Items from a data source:
- Opening Delimiter -
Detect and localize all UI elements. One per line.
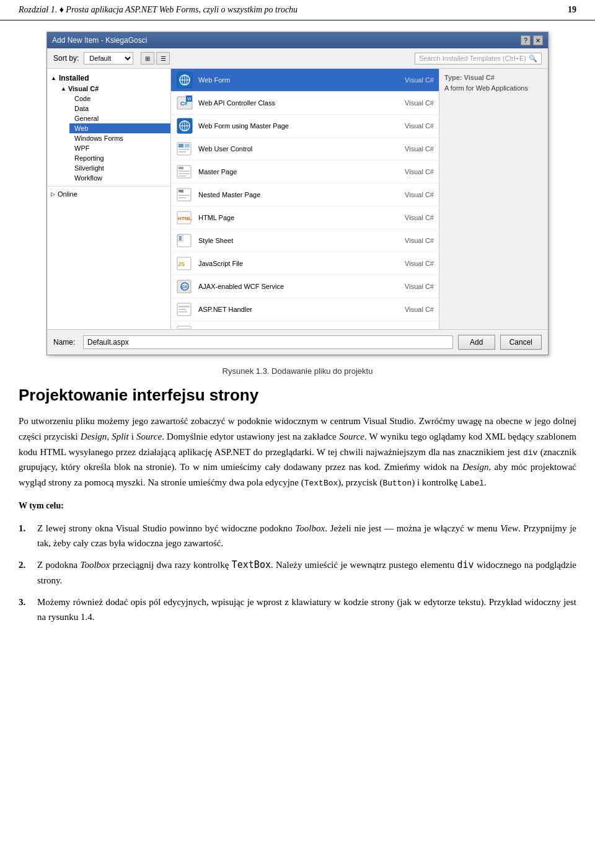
tree-item-windows-forms[interactable]: Windows Forms [69, 133, 170, 143]
text-1: Z lewej strony okna Visual Studio powinn… [37, 521, 576, 552]
svg-rect-26 [180, 191, 183, 193]
nested-master-icon [176, 186, 193, 203]
svg-rect-35 [179, 239, 182, 241]
list-item-2: 2. Z podokna Toolbox przeciągnij dwa raz… [19, 557, 576, 588]
dialog-window: Add New Item - KsiegaGosci ? ✕ Sort by: … [46, 32, 549, 355]
tree-item-silverlight[interactable]: Silverlight [69, 163, 170, 173]
grid-view-button[interactable]: ⊞ [141, 52, 154, 64]
file-item-ajax-wcf[interactable]: C# AJAX-enabled WCF Service Visual C# [171, 275, 439, 298]
file-name-stylesheet: Style Sheet [198, 237, 386, 244]
file-type-aspnet-handler: Visual C# [390, 306, 434, 313]
help-button[interactable]: ? [521, 35, 531, 45]
svg-rect-15 [178, 144, 183, 148]
file-item-aspnet-handler[interactable]: ASP.NET Handler Visual C# [171, 298, 439, 321]
webuser-icon [176, 140, 193, 157]
file-name-aspnet-handler: ASP.NET Handler [198, 306, 386, 313]
ajax-wcf-icon: C# [176, 278, 193, 295]
svg-rect-21 [178, 170, 190, 172]
svg-rect-43 [178, 309, 186, 310]
list-view-button[interactable]: ☰ [156, 52, 170, 64]
sort-select[interactable]: Default [84, 52, 133, 64]
svg-rect-34 [179, 238, 182, 239]
file-name-webapi: Web API Controller Class [198, 99, 386, 107]
file-item-aspnet-module[interactable]: ASP.NET Module Visual C# [171, 321, 439, 329]
type-description: A form for Web Applications [444, 84, 543, 93]
tree-item-web[interactable]: Web [69, 123, 170, 133]
visual-cs-triangle: ▲ [61, 86, 66, 92]
num-1: 1. [19, 521, 31, 552]
svg-rect-16 [185, 144, 190, 148]
file-list-panel: Web Form Visual C# C# W Web API [171, 69, 439, 329]
dialog-panes: ▲ Installed ▲ Visual C# Code Data G [47, 69, 548, 329]
sort-label: Sort by: [53, 54, 79, 63]
figure-caption: Rysunek 1.3. Dodawanie pliku do projektu [19, 366, 576, 376]
html-icon: HTML [176, 209, 193, 226]
file-item-webform[interactable]: Web Form Visual C# [171, 69, 439, 92]
file-type-webapi: Visual C# [390, 99, 434, 107]
aspnet-module-icon [176, 324, 193, 329]
tree-item-workflow[interactable]: Workflow [69, 173, 170, 183]
file-item-html[interactable]: HTML HTML Page Visual C# [171, 206, 439, 229]
svg-rect-17 [178, 149, 190, 150]
installed-root[interactable]: ▲ Installed [47, 73, 170, 84]
file-item-javascript[interactable]: JS JavaScript File Visual C# [171, 252, 439, 275]
tree-item-code[interactable]: Code [69, 94, 170, 104]
search-placeholder: Search Installed Templates (Ctrl+E) [419, 55, 526, 62]
webapi-icon: C# W [176, 94, 193, 112]
file-item-webform-master[interactable]: Web Form using Master Page Visual C# [171, 115, 439, 138]
svg-text:JS: JS [178, 261, 185, 267]
titlebar-buttons: ? ✕ [521, 35, 543, 45]
text-2: Z podokna Toolbox przeciągnij dwa razy k… [37, 557, 576, 588]
type-label: Type: Visual C# [444, 74, 543, 81]
tree-item-wpf[interactable]: WPF [69, 143, 170, 153]
file-type-masterpage: Visual C# [390, 168, 434, 175]
file-type-html: Visual C# [390, 214, 434, 221]
sub-label: W tym celu: [19, 501, 64, 510]
tree-divider [47, 186, 170, 187]
search-box[interactable]: Search Installed Templates (Ctrl+E) 🔍 [415, 53, 542, 64]
online-label: Online [58, 190, 77, 198]
installed-label: Installed [59, 74, 89, 82]
list-item-3: 3. Możemy również dodać opis pól edycyjn… [19, 595, 576, 626]
sort-bar: Sort by: Default ⊞ ☰ Search Installed Te… [47, 48, 548, 69]
cancel-button[interactable]: Cancel [500, 335, 542, 350]
visual-cs-children: Code Data General Web Windows Forms WPF … [58, 94, 170, 183]
file-type-javascript: Visual C# [390, 260, 434, 267]
list-item-1: 1. Z lewej strony okna Visual Studio pow… [19, 521, 576, 552]
svg-rect-28 [178, 197, 186, 198]
javascript-icon: JS [176, 255, 193, 272]
masterpage-icon [176, 163, 193, 180]
svg-rect-18 [178, 151, 186, 153]
file-item-nested-master[interactable]: Nested Master Page Visual C# [171, 184, 439, 206]
file-type-webform-master: Visual C# [390, 122, 434, 130]
installed-section: ▲ Installed ▲ Visual C# Code Data G [47, 71, 170, 184]
file-name-masterpage: Master Page [198, 168, 386, 175]
header-left: Rozdział 1. ♦ Prosta aplikacja ASP.NET W… [19, 5, 298, 15]
numbered-list: 1. Z lewej strony okna Visual Studio pow… [19, 521, 576, 626]
file-type-nested-master: Visual C# [390, 191, 434, 198]
file-type-webform: Visual C# [390, 76, 434, 84]
text-3: Możemy również dodać opis pól edycyjnych… [37, 595, 576, 626]
aspnet-handler-icon [176, 301, 193, 318]
file-name-webform-master: Web Form using Master Page [198, 122, 386, 130]
name-input[interactable] [83, 335, 453, 349]
file-item-webuser[interactable]: Web User Control Visual C# [171, 138, 439, 161]
svg-text:HTML: HTML [178, 216, 192, 221]
online-triangle: ▷ [51, 191, 55, 197]
file-name-nested-master: Nested Master Page [198, 191, 386, 198]
file-item-stylesheet[interactable]: Style Sheet Visual C# [171, 229, 439, 252]
tree-item-general[interactable]: General [69, 113, 170, 123]
file-name-webuser: Web User Control [198, 145, 386, 153]
file-item-masterpage[interactable]: Master Page Visual C# [171, 161, 439, 184]
tree-item-reporting[interactable]: Reporting [69, 153, 170, 163]
close-button[interactable]: ✕ [533, 35, 543, 45]
add-button[interactable]: Add [458, 335, 495, 350]
stylesheet-icon [176, 232, 193, 249]
file-item-webapi[interactable]: C# W Web API Controller Class Visual C# [171, 92, 439, 115]
dialog-content: Sort by: Default ⊞ ☰ Search Installed Te… [47, 48, 548, 355]
tree-item-data[interactable]: Data [69, 104, 170, 113]
name-label: Name: [53, 338, 78, 347]
online-section[interactable]: ▷ Online [47, 188, 170, 200]
visual-cs-parent[interactable]: ▲ Visual C# [58, 84, 170, 94]
sub-section-label: W tym celu: [19, 498, 576, 513]
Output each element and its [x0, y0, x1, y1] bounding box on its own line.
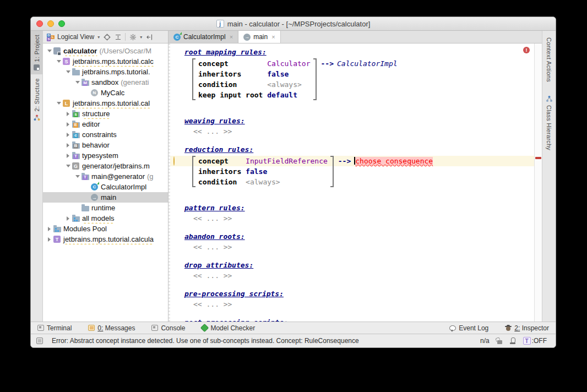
- tool-tab-structure[interactable]: 2: Structure: [31, 74, 42, 124]
- section-title[interactable]: weaving rules:: [184, 116, 534, 126]
- tree-item-sandbox[interactable]: M sandbox (generati: [43, 77, 168, 88]
- section-title[interactable]: post-processing scripts:: [184, 317, 534, 322]
- rule-value[interactable]: false: [267, 70, 289, 78]
- title-bar: j main - calculator - [~/MPSProjects/cal…: [31, 17, 556, 31]
- section-title[interactable]: abandon roots:: [184, 231, 534, 242]
- tool-button-label: Terminal: [47, 324, 72, 332]
- section-title[interactable]: reduction rules:: [184, 144, 534, 155]
- locate-icon[interactable]: [103, 33, 111, 41]
- typesystem-toggle[interactable]: T :OFF: [523, 337, 547, 345]
- rule-value[interactable]: default: [267, 91, 297, 99]
- expand-arrow-icon[interactable]: [55, 60, 62, 63]
- tree-item-language-module[interactable]: L jetbrains.mps.tutorial.cal: [43, 98, 168, 108]
- structure-tab-label: 2: Structure: [34, 78, 40, 111]
- tree-item-main[interactable]: → main: [43, 192, 168, 203]
- section-title[interactable]: drop attributes:: [184, 260, 534, 270]
- section-reduction-rules: reduction rules: conceptInputFieldRefere…: [184, 144, 534, 187]
- empty-cell[interactable]: << ... >>: [184, 126, 534, 137]
- rule-value[interactable]: false: [246, 167, 267, 176]
- mps-window: j main - calculator - [~/MPSProjects/cal…: [30, 17, 556, 348]
- tree-item-structure[interactable]: s structure: [43, 108, 168, 119]
- tree-item-solution-module[interactable]: S jetbrains.mps.tutorial.calc: [43, 56, 168, 67]
- expand-arrow-icon[interactable]: [64, 70, 72, 73]
- tool-button-event-log[interactable]: Event Log: [449, 324, 488, 332]
- tree-item-mycalc[interactable]: N MyCalc: [43, 88, 168, 98]
- tool-button-model-checker[interactable]: Model Checker: [202, 324, 255, 332]
- empty-cell[interactable]: << ... >>: [184, 270, 534, 281]
- expand-arrow-icon[interactable]: [46, 237, 53, 242]
- rule-value[interactable]: <always>: [246, 178, 280, 186]
- tool-button-inspector[interactable]: 2: Inspector: [505, 324, 549, 332]
- expand-arrow-icon[interactable]: [64, 216, 72, 221]
- tree-item-constraints[interactable]: c constraints: [43, 129, 168, 140]
- error-stripe-mark[interactable]: [535, 157, 541, 159]
- intention-bulb-icon[interactable]: [173, 157, 180, 165]
- settings-icon[interactable]: [129, 33, 137, 41]
- unlock-icon[interactable]: [497, 340, 502, 344]
- tree-item-calculatorimpl[interactable]: C CalculatorImpl: [43, 182, 168, 192]
- tool-button-messages[interactable]: 0: Messages: [88, 324, 135, 332]
- expand-arrow-icon[interactable]: [74, 175, 81, 178]
- expand-arrow-icon[interactable]: [46, 227, 53, 231]
- model-checker-icon: [200, 324, 209, 333]
- constraints-aspect-icon: c: [72, 131, 80, 139]
- expand-arrow-icon[interactable]: [46, 50, 53, 52]
- section-title[interactable]: pattern rules:: [184, 203, 534, 213]
- highlighting-level-icon[interactable]: [510, 337, 515, 344]
- tool-button-console[interactable]: Console: [151, 324, 185, 332]
- root-mapping-rule-block[interactable]: conceptCalculator inheritorsfalse condit…: [192, 58, 534, 100]
- tree-item-all-models[interactable]: all models: [43, 213, 168, 224]
- hide-panel-icon[interactable]: [145, 33, 153, 41]
- right-tool-rail: Context Actions Class Hierarchy: [542, 31, 556, 322]
- tool-tab-project[interactable]: 1: Project: [31, 31, 42, 74]
- tree-item-generator[interactable]: G generator/jetbrains.m: [43, 161, 168, 171]
- toggle-tool-windows-icon[interactable]: [36, 337, 43, 344]
- tool-tab-context-actions[interactable]: Context Actions: [546, 37, 552, 82]
- tree-item-main-generator-model[interactable]: T main@generator (g: [43, 171, 168, 182]
- expand-arrow-icon[interactable]: [64, 133, 72, 137]
- messages-icon: [88, 325, 95, 331]
- error-indicator-icon[interactable]: !: [523, 47, 530, 53]
- rule-consequence[interactable]: CalculatorImpl: [337, 59, 398, 68]
- expand-arrow-icon[interactable]: [55, 102, 62, 105]
- expand-arrow-icon[interactable]: [64, 165, 72, 167]
- left-tool-rail: 1: Project 2: Structure: [31, 31, 43, 322]
- mapping-configuration-editor[interactable]: ! root mapping rules: conceptCalculator …: [169, 43, 542, 322]
- rule-value[interactable]: InputFieldReference: [246, 157, 328, 165]
- expand-arrow-icon[interactable]: [74, 81, 81, 84]
- section-title[interactable]: root mapping rules:: [184, 47, 534, 57]
- expand-arrow-icon[interactable]: [64, 112, 72, 116]
- view-selector[interactable]: Logical View: [57, 33, 94, 41]
- tree-item-behavior[interactable]: B behavior: [43, 140, 168, 150]
- tool-tab-class-hierarchy[interactable]: Class Hierarchy: [546, 95, 553, 150]
- tree-item-folder[interactable]: jetbrains.mps.tutorial.: [43, 67, 168, 77]
- bracket-left: [192, 58, 195, 100]
- modules-pool-folder-icon: [53, 225, 61, 233]
- tool-button-terminal[interactable]: Terminal: [37, 324, 72, 332]
- empty-cell[interactable]: << ... >>: [184, 299, 534, 309]
- tree-item-typesystem[interactable]: T typesystem: [43, 150, 168, 161]
- tab-calculatorimpl[interactable]: C CalculatorImpl ×: [169, 31, 238, 43]
- rule-value[interactable]: Calculator: [267, 59, 310, 68]
- tree-item-language-calculator[interactable]: T jetbrains.mps.tutorial.calcula: [43, 234, 168, 244]
- error-stripe-scrollbar[interactable]: [534, 43, 542, 322]
- tree-item-calculator[interactable]: calculator (/Users/Oscar/M: [43, 46, 168, 56]
- reduction-rule-block[interactable]: conceptInputFieldReference inheritorsfal…: [192, 156, 534, 187]
- project-view-toolbar: DSL Logical View ▾ ▾: [43, 31, 169, 43]
- tree-item-modules-pool[interactable]: Modules Pool: [43, 224, 168, 234]
- error-cell[interactable]: choose consequence: [355, 157, 433, 165]
- empty-cell[interactable]: << ... >>: [184, 242, 534, 252]
- expand-arrow-icon[interactable]: [64, 143, 72, 148]
- tab-main[interactable]: → main ×: [238, 31, 280, 43]
- close-icon[interactable]: ×: [230, 34, 233, 40]
- expand-arrow-icon[interactable]: [64, 122, 72, 127]
- tree-item-editor[interactable]: E editor: [43, 119, 168, 129]
- expand-arrow-icon[interactable]: [64, 154, 72, 158]
- editor-content[interactable]: root mapping rules: conceptCalculator in…: [169, 43, 534, 322]
- close-icon[interactable]: ×: [271, 34, 275, 40]
- collapse-all-icon[interactable]: [114, 33, 122, 41]
- empty-cell[interactable]: << ... >>: [184, 213, 534, 224]
- section-title[interactable]: pre-processing scripts:: [184, 288, 534, 299]
- tree-item-runtime[interactable]: runtime: [43, 203, 168, 213]
- rule-value[interactable]: <always>: [267, 80, 302, 89]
- Closing Delimiter -
## THE TASK
Reproduce each line of the records in which the string "Controller" appears.

## COMPLETED TASK
file-name-webapi: Web API Controller Class [198, 99, 386, 107]
file-item-webapi[interactable]: C# W Web API Controller Class Visual C# [171, 92, 439, 115]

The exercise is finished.